Prosegue il progetto sugli studi di registrazione: serie di puntate dedicate a singoli studi di registrazione, ascoltando musica lì registrata, e raccontandone la storia e l'anedottica.
Con l'intento di dimostrare l'enorme valenza artistica che i singoli e diversi 'Recording Studios' hanno avuto nella storia della musica pop/rock (e non solo).
Primo appuntamento dedicato agli Advision Studios di Londra.
Gli Advision Studios nascono nel 1956, quando Guy Whetstone e Stephen Appleby acquistano i ‘Guy de Bere Studios’, situati nel pieno centro di Londra al nr.83 di New Bond Street nel quartiere di Mayfair, rinominadoli Advision Studios. Un nome che è tutto un programma; l’attività degli studi viene subito focalizzata sulla produzione di doppiaggi e sigle musicali per annunci pubblicitari.
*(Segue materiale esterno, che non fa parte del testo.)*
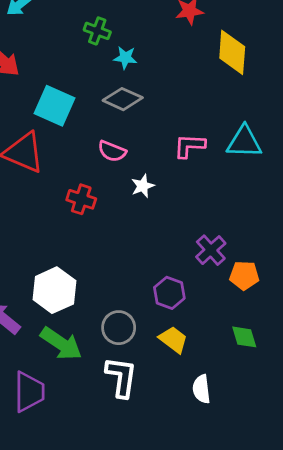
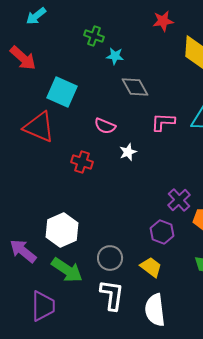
gray diamond: (123, 99) -> (135, 87), moved, turned 36
purple hexagon: (169, 293) -> (162, 232), moved
white semicircle: (201, 389) -> (155, 310), moved, size x1.5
L’anno prima infatti era nata la prima tv privata inglese, la ITV (Indipendent Television), che contrariamente alla BBC trasmetteva annunci pubblicitari.
Durante la seconda metà degli anni ‘60 però gli Advision Studios diventano uno degli studi di punta londinesi per la musica pop e rock.
Gli Advision Studios a New Bond Street, situati in un seminterrato, consistevano di una singola sala di medie dimensioni (9 x 4 metri), di una piccola sala regia (4 x 3,5 metri) e di una piccola stanza dedicata alla produzioni di acetati e masters; a circa 100 metri di distanza c’era un piccolo teatro per doppiaggi e registrazioni cinematografiche; il tutto molto approssimativo e povero dal punto di vista dell’isolamento acustico; in aggiunta, la cantina veniva utilizzata come ‘camera eco’, essendo la sala di registrazione di dimensioni non sufficienti per ottenere decenti riverberi e spazialità del suono.
Gli Advision Studios furono il secondo studio inglese (secondo alcuni il primo, contendendo tale primato con i Trident Studios) a dotarsi di un registratore a 8 tracce fabbricato dalla statunitense Scully Recording Instruments: modello Scully 284-8. A tal proposito fu realizzato un mixer custom (fatto in casa) dotato di 22 ingressi, 8 uscite ed un sofisticato sistema di equalizzazione.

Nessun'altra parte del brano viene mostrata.